An Amazon Managed Service for Prometheus collector consists of a scraper that discovers and collects metrics from an EKS cluster. Amazon Managed Service for Prometheus manages the scraper for you, giving you the scalability, security, and reliability that you need, without having to manage instances, agents, or scrapers yourself. Reference our blog on Automating metrics collection on Amazon EKS with Amazon Managed Service for Prometheus managed scrapers to learn more about setting Prometheus agent scraper configuration options on your Amazon EKS cluster.
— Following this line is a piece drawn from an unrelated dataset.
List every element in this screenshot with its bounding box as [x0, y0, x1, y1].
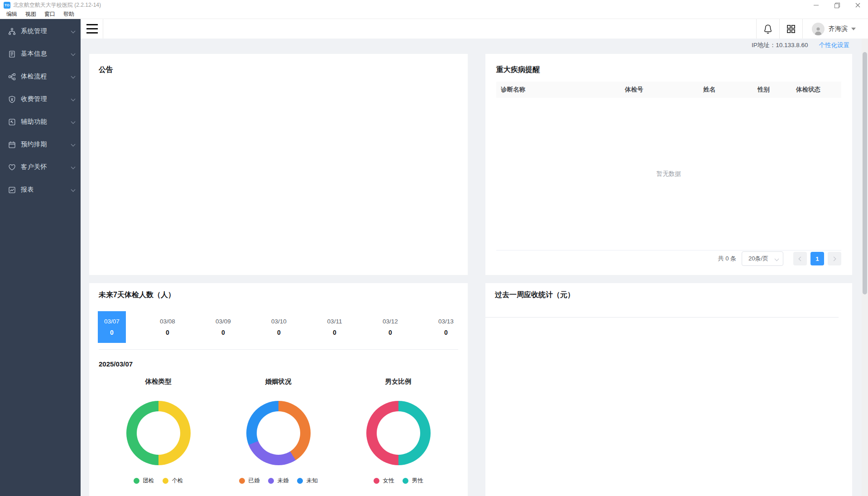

To set up a scraper, we need to provide VPC Subnets and EC2 Security Group, so we should retrieve these values from our EKS cluster setup.

export $(aws cloudformation describe-stacks \
  --stack-name "eksctl-${CLUSTER_NAME}-cluster" \ 
  --query 'Stacks[0].Outputs[?OutputKey==`SubnetsPrivate`].OutputValue' \
  --output text   | awk -F',' '{print "SUBNET_1=" $1 " SUBNET_2=" $2 " SUBNET_3=" $3}')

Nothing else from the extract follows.